Karl Pavlovich Bryullov (12 December 1799 – 11 June 1852), original name Charles Bruleau, was a Russian painter. He is regarded as a key figure in the transition from the Russian neoclassicism to romanticism.

In 1825, the Russian public enthusiastically greeted the first painting by Bryullov finished in Italy Italian Morning (1823, Kunsthalle, Kiel, Germany). The Society for the Encouragement of Artists presented it to Empress Alexandra Feodorovna, her spouse Nicholas I expressed a desire to have its companion. It was then that Bryullov conceived Italian Midday.

Both paintings make up a series (such series were much loved by the era of romanticism) – morning, youth, the dawn of life and noon, maturity, vigorousness. Here, for the first time, appears the artist’s favorite type of slightly simple southern female beauty.

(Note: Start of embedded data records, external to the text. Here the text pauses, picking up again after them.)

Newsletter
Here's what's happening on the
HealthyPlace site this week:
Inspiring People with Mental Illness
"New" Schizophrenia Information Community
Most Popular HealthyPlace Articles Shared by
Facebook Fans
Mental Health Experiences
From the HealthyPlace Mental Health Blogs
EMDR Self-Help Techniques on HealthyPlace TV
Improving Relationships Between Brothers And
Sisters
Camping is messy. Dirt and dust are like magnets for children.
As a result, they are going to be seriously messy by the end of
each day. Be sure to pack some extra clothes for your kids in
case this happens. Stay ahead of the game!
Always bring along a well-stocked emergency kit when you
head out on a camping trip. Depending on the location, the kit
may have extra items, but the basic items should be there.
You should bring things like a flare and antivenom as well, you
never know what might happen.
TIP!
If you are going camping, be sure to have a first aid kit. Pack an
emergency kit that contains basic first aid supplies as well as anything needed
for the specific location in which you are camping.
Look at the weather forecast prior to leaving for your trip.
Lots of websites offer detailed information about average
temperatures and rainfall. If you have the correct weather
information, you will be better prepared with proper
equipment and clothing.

It is no coincidence that the Society for the Encouragement of Artists reacted rather coldly to the painting, to what the artist objected: “I decided to look for diversity in those forms of the simple life which we encounter more often and frequently like even more than the strict beauty of statues”. The version located in the Tretyakov Gallery is more modest, conditional, the depicted girl resembles not so much a real peasant woman as an ancient maenad, companion of Bacchus, the god of winemaking.